Payers and Clinical Trial Transparency

It has been a rough month for Big Pharma. Johnson & Johnson settled several Federal cases concerning Risperdal for a whopping $2.2B after the giant unethically and illegally promoted off-label uses for its anti-psychotic drug a decade ago. Among the findings was the news that J&J may have withheld some trial data, which prosecutors tackled in part by requiring the company to sign onto certain compliance programs and trial transparency measures. Meanwhile, Astrazeneca is facing its own trial misconduct issues as the DOJ is now investigating potential data suppression or masking in the major PLATO trial for antiplatelet drug Brilinta (Ticagrelor).

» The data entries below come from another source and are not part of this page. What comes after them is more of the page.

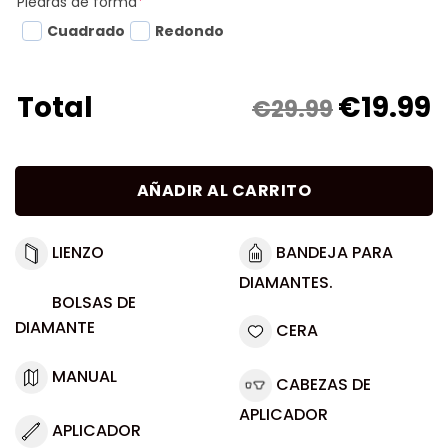
Piedras de forma
*
Cuadrado
Redondo
€
19.99
Total
€29.99
AÑADIR AL CARRITO
LIENZO
BANDEJA PARA
DIAMANTES.
BOLSAS DE
DIAMANTE
CERA
MANUAL
CABEZAS DE
APLICADOR
APLICADOR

Both ongoing stories come as there is a growing push for transparency in clinical trials led by groups like AllTrials and to an extent even the government through ClinicalTrials.gov and the Affordable Care Act. While the trial transparency movement seems to be growing and negative pharma publicity only potentiates that push, there are still some additional possibilities that can further the cause.

Now this is purely speculative and there may be a good reason why it has not happened (please share if you have some insight), but payers may just be the key to the lock of getting greater clinical trial transparency. They naturally have an incentive against paying for expensive brand name drugs, especially when there are viable generic alternatives on the market or if the efficacy is not really proven. Withheld data or misleading trial conclusions actually hurt payers’ bottom lines via higher cost, lower return medications. Given the current cost-cutting climate, a change forcing manufacturers to release trial information could improve outcomes while cutting costs in both the short and long terms. Given Express Scripts’ 2014 formulary exclusion of Advair in preference of cheaper, but effective alternatives, a move making more brand name coverage (or preferred tiering) contingent on greater transparency hardly seems like a bad idea.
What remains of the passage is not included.